Working from the records below, repeat exactly the lines starting at the line that contains "美術品の相続税を80%猶" and ending at the line that contains "MOZAIK ISLAM", inclusive.

========

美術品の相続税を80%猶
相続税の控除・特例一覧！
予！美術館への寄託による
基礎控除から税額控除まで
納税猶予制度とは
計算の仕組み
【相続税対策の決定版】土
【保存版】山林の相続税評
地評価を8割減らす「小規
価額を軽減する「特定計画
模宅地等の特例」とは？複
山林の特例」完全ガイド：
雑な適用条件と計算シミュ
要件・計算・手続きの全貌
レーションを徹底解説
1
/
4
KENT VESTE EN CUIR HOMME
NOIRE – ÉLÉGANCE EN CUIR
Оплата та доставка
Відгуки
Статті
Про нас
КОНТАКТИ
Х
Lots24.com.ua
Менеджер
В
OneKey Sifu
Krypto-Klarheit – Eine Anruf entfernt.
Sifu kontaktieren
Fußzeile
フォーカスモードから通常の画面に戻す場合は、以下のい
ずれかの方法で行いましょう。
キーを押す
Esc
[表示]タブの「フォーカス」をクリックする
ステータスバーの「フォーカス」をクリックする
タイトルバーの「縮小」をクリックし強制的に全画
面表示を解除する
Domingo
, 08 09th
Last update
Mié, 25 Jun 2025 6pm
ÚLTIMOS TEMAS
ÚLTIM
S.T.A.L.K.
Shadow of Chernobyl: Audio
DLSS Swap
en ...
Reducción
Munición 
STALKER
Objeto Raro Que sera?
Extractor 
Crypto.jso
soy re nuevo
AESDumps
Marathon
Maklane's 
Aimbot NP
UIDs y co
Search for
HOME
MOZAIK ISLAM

========

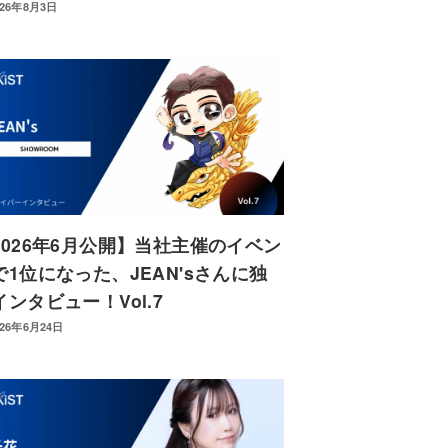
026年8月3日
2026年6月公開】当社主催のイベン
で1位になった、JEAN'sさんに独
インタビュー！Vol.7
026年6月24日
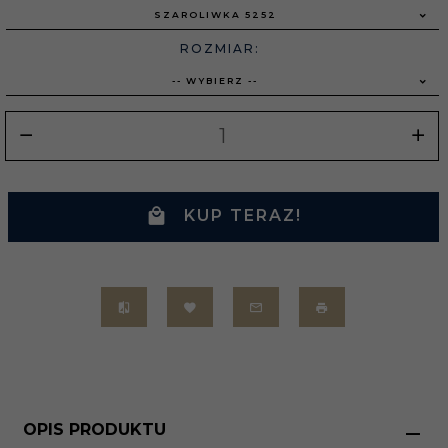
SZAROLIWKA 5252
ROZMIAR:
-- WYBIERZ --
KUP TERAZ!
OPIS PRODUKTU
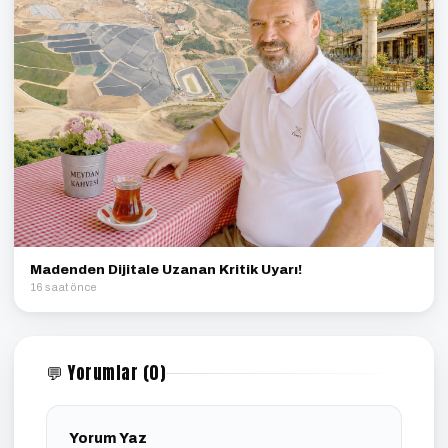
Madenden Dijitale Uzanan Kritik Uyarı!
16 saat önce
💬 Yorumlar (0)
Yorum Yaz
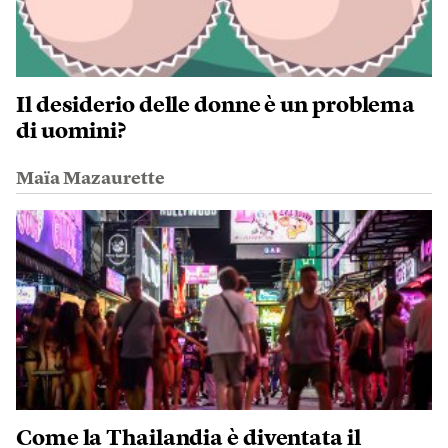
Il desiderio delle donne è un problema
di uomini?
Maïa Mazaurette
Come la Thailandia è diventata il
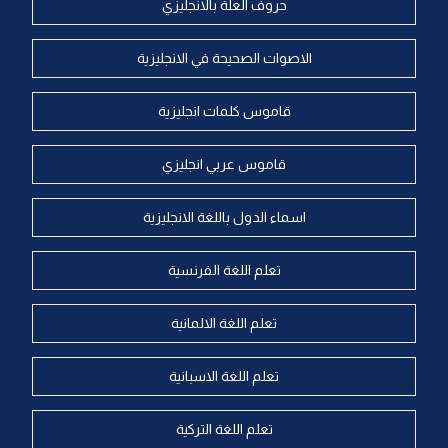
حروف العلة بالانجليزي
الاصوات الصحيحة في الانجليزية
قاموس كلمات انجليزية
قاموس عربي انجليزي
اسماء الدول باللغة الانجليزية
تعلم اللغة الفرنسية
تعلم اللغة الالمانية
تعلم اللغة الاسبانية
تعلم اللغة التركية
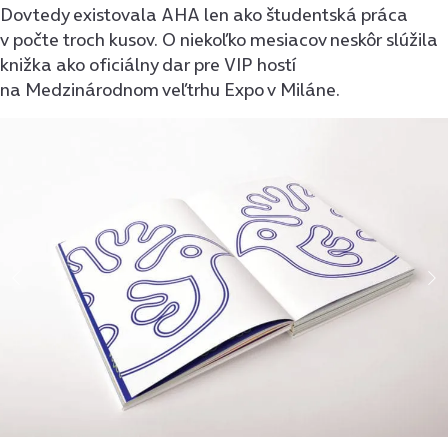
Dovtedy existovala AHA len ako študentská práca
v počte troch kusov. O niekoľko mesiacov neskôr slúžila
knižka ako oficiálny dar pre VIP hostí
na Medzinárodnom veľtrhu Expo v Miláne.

========

• **Final answer**
美術品の相続税を80%猶
相続税の控除・特例一覧！
予！美術館への寄託による
基礎控除から税額控除まで
納税猶予制度とは
計算の仕組み
【相続税対策の決定版】土
【保存版】山林の相続税評
地評価を8割減らす「小規
価額を軽減する「特定計画
模宅地等の特例」とは？複
山林の特例」完全ガイド：
雑な適用条件と計算シミュ
要件・計算・手続きの全貌
レーションを徹底解説
1
/
4
KENT VESTE EN CUIR HOMME
NOIRE – ÉLÉGANCE EN CUIR
Оплата та доставка
Відгуки
Статті
Про нас
КОНТАКТИ
Х
Lots24.com.ua
Менеджер
В
OneKey Sifu
Krypto-Klarheit – Eine Anruf entfernt.
Sifu kontaktieren
Fußzeile
フォーカスモードから通常の画面に戻す場合は、以下のい
ずれかの方法で行いましょう。
キーを押す
Esc
[表示]タブの「フォーカス」をクリックする
ステータスバーの「フォーカス」をクリックする
タイトルバーの「縮小」をクリックし強制的に全画
面表示を解除する
Domingo
, 08 09th
Last update
Mié, 25 Jun 2025 6pm
ÚLTIMOS TEMAS
ÚLTIM
S.T.A.L.K.
Shadow of Chernobyl: Audio
DLSS Swap
en ...
Reducción
Munición 
STALKER
Objeto Raro Que sera?
Extractor 
Crypto.jso
soy re nuevo
AESDumps
Marathon
Maklane's 
Aimbot NP
UIDs y co
Search for
HOME
MOZAIK ISLAM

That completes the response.